A UK car plant had a record-breaking year in 2011, it was announced today.
The Nissan plant in Sunderland in north east England made a total of 480,485 vehicles last year.
That beat the company's previous record of 423,262 set in 2010 when Sunderland became the first UK plant to exceed the 400,000 mark.
The 2011 figures for Sunderland reflected the first full year of production of the Juke model as well as 24-hour production of the Qashqai and Qashqai+2.
In 2011, the Sunderland plant turned out 244,298 Qashqais, 56,979 Qashqai+2s, 132,606 Jukes and 46,602 units of the Nissan Note.
The number of jobs at Sunderland also reached an all-time high, with 5,462 people directly employed on site.
Last year also saw the production, in January, of the plant's six millionth vehicle.
Nissan's UK manufacturing vice president Kevin Fitzpatrick said: "Our 25th anniversary year will go down in UK car production history and all our staff can be proud of the many milestones we have passed.
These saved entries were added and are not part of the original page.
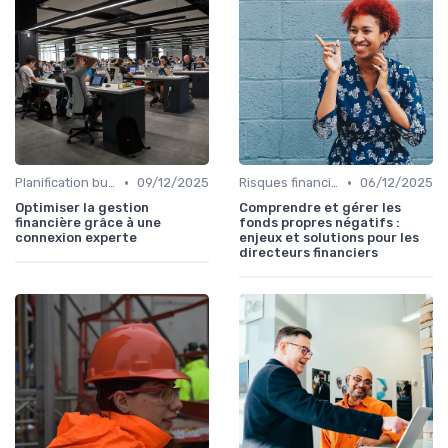
•
•
Planification budgétaire
09/12/2025
Risques financiers
06/12/2025
Optimiser la gestion
Comprendre et gérer les
financière grâce à une
fonds propres négatifs :
connexion experte
enjeux et solutions pour les
directeurs financiers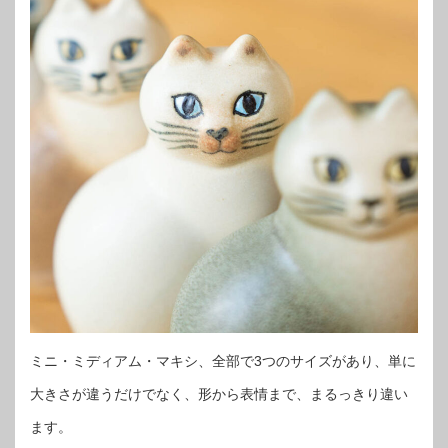
ミニ・ミディアム・マキシ、全部で3つのサイズがあり、単に
大きさが違うだけでなく、形から表情まで、まるっきり違い
ます。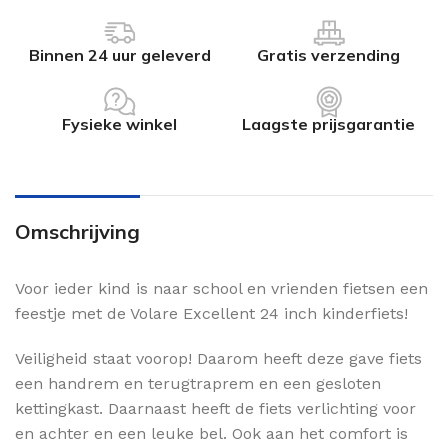
Binnen 24 uur geleverd
Gratis verzending
Fysieke winkel
Laagste prijsgarantie
Omschrijving
Voor ieder kind is naar school en vrienden fietsen een
feestje met de Volare Excellent 24 inch kinderfiets!
Veiligheid staat voorop! Daarom heeft deze gave fiets
een handrem en terugtraprem en een gesloten
kettingkast. Daarnaast heeft de fiets verlichting voor
en achter en een leuke bel. Ook aan het comfort is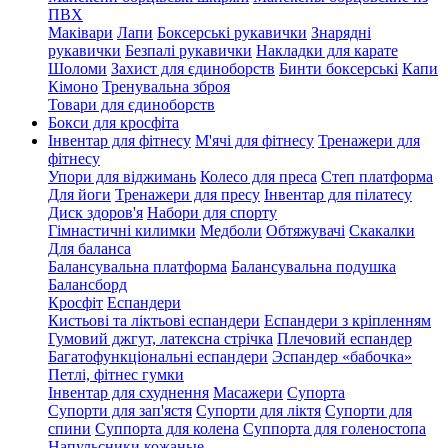
ПВХ
Маківари
Лапи
Боксерські рукавички
Знарядні
рукавички
Безпалі рукавички
Накладки для карате
Шоломи
Захист для єдиноборств
Бинти боксерські
Капи
Кімоно
Тренувальна зброя
Товари для єдиноборств
Бокси для кросфіта
Інвентар для фітнесу
М'ячі для фітнесу
Тренажери для
фітнесу
Упори для віджимань
Колесо для преса
Степ платформа
Для йоги
Тренажери для пресу
Інвентар для пілатесу
Диск здоров'я
Набори для спорту
Гімнастичні килимки
Медболи
Обтяжувачі
Скакалки
Для баланса
Балансувальна платформа
Балансувальна подушка
Балансборд
Кросфіт
Еспандери
Кистьові та ліктьові еспандери
Еспандери з кріпленням
Гумовий джгут, латексна стрічка
Плечовий еспандер
Багатофункціональні еспандери
Эспандер «бабочка»
Петлі, фітнес гумки
Інвентар для схуднення
Масажери
Супорта
Супорти для зап'ястя
Супорти для ліктя
Супорти для
спини
Суппорта для колена
Суппорта для голеностопа
Напульсники кожаные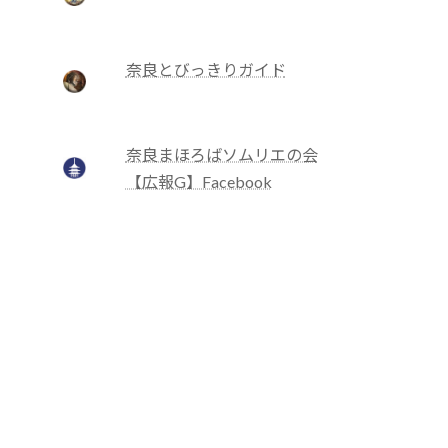
奈良とびっきりガイド
奈良まほろばソムリエの会
【広報G】Facebook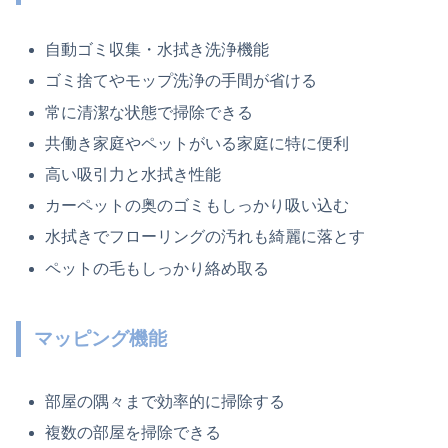
自動ゴミ収集・水拭き洗浄機能
ゴミ捨てやモップ洗浄の手間が省ける
常に清潔な状態で掃除できる
共働き家庭やペットがいる家庭に特に便利
高い吸引力と水拭き性能
カーペットの奥のゴミもしっかり吸い込む
水拭きでフローリングの汚れも綺麗に落とす
ペットの毛もしっかり絡め取る
マッピング機能
部屋の隅々まで効率的に掃除する
複数の部屋を掃除できる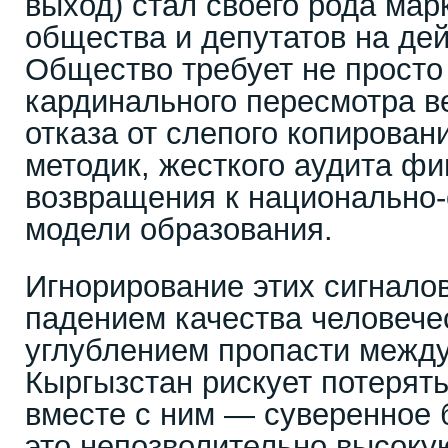
выход) стал своего рода ма
общества и депутатов на де
Общество требует не просто
кардинального пересмотра в
отказа от слепого копирован
методик, жесткого аудита фи
возвращения к национально
модели образования.
Игнорирование этих сигналов
падением качества человечес
углублением пропасти между
Кыргызстан рискует потерять
вместе с ним — суверенное 
это непозволительно высоку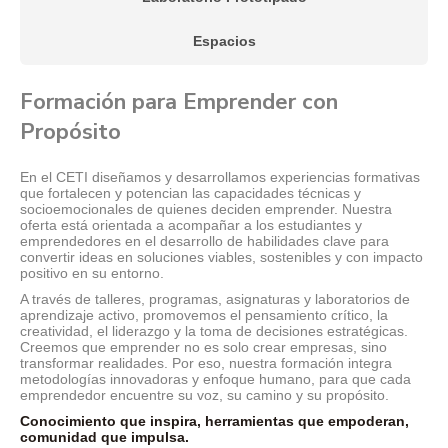
Espacios
Formación para Emprender con
Propósito
En el CETI diseñamos y desarrollamos experiencias formativas
que fortalecen y potencian las capacidades técnicas y
socioemocionales de quienes deciden emprender. Nuestra
oferta está orientada a acompañar a los estudiantes y
emprendedores en el desarrollo de habilidades clave para
convertir ideas en soluciones viables, sostenibles y con impacto
positivo en su entorno.
A través de talleres, programas, asignaturas y laboratorios de
aprendizaje activo, promovemos el pensamiento crítico, la
creatividad, el liderazgo y la toma de decisiones estratégicas.
Creemos que emprender no es solo crear empresas, sino
transformar realidades. Por eso, nuestra formación integra
metodologías innovadoras y enfoque humano, para que cada
emprendedor encuentre su voz, su camino y su propósito.
Conocimiento que inspira, herramientas que empoderan,
comunidad que impulsa.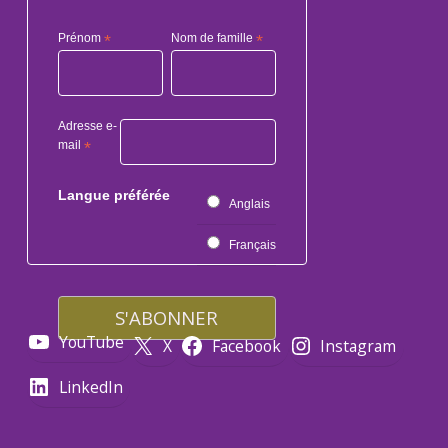
Prénom
*
Nom de famille
*
Adresse e-
mail
*
Langue préférée
Anglais
Français
YouTube
X
Facebook
Instagram
LinkedIn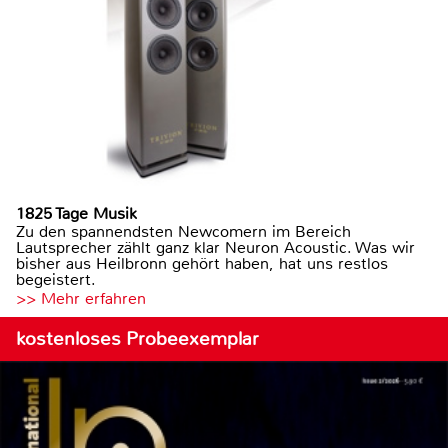
1825 Tage Musik
Zu den spannendsten Newcomern im Bereich
Lautsprecher zählt ganz klar Neuron Acoustic. Was wir
bisher aus Heilbronn gehört haben, hat uns restlos
begeistert.
>> Mehr erfahren
kostenloses Probeexemplar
"Our 26th year promises to be equally exciting, as we launch the new battery plant at Sunderland and prepare the plant for production of the 100%Nissan Leaf alongside the Qashqai, Juke and Note."
Paul Everitt, chief executive of the Society of Motor Manufacturers and Traders, said: "Many congratulations to the Nissan team for achieving record-breaking production volumes.
"They demonstrate the strength of UK automotive manufacturing which continues to buck the economic trend, outperforming 2010 by an anticipated 6%."
He went on: "2011 saw the UK attract a remarkable level of investment, with global vehicle manufacturers committing in excess of £4 billion to plants and facilities securing future model production and employment.
"Despite the uncertainty within the eurozone, there is real confidence in the future of UK manufacturing and it will make an increasing contribution to exports, economic growth and employment in the coming years."